The Salisbury mayor, the husband of the accused physical education teacher, issued a student saying that his wife was a great mother who was facing challenges. The teacher reportedly asked the student if they had ADHD medication. When they said they did not have any, the teacher allegedly asked them if they might be able to purchase drugs from friends. According to court documents, the student said that the teacher made multiple requests for the medication, and she told them to delete the messages involved in the solicitation of drugs. The student reported the messages to Child Protective Services and then the sheriff’s office, who directed him to agree to exchange two of the prescription pills in exchange for $20. The conversation was recorded by police, who then charged the woman.
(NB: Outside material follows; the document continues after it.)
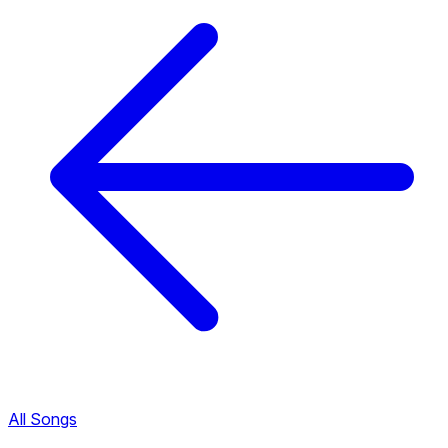
All Songs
After the investigation was announced, the teacher was put on administrative leave and removed from the classroom. Five educators in her school district have been either suspended or accused of criminal charges in the past year, according to reports.

Addiction is a disease, but people facing drug charges may have to deal with serious consequences, including jail time, heavy fines and a criminal record. People accused of drug offenses may work with a criminal defense attorney to aim to prevent a conviction.